TASK STATEMENT: Only these lines of the data below are wanted: the one with "आप की वास्तव", the one with "आप अपने सचमुच", and any lines between them, each repeated exactly.

Page-level text extractions:
------------
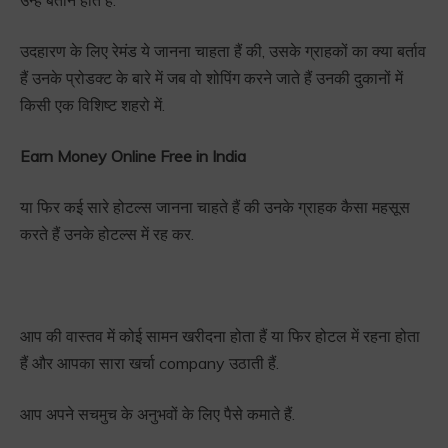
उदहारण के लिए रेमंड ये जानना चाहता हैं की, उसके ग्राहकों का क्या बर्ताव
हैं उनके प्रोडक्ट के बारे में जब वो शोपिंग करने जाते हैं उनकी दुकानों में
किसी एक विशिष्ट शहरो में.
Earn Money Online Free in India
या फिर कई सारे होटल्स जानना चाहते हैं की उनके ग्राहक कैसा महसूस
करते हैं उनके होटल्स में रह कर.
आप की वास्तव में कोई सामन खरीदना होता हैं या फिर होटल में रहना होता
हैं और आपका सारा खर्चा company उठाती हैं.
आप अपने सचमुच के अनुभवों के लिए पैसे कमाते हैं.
------------
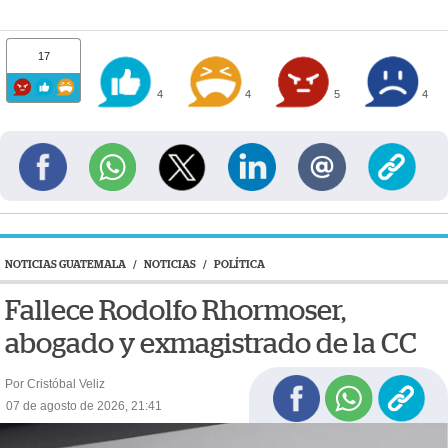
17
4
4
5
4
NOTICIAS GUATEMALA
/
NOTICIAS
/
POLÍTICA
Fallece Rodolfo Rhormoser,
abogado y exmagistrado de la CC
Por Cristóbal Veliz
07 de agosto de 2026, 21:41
------------
WRITTEN ANSWER:
आप की वास्तव में कोई सामन खरीदना होता हैं या फिर होटल में रहना होता
हैं और आपका सारा खर्चा company उठाती हैं.
आप अपने सचमुच के अनुभवों के लिए पैसे कमाते हैं.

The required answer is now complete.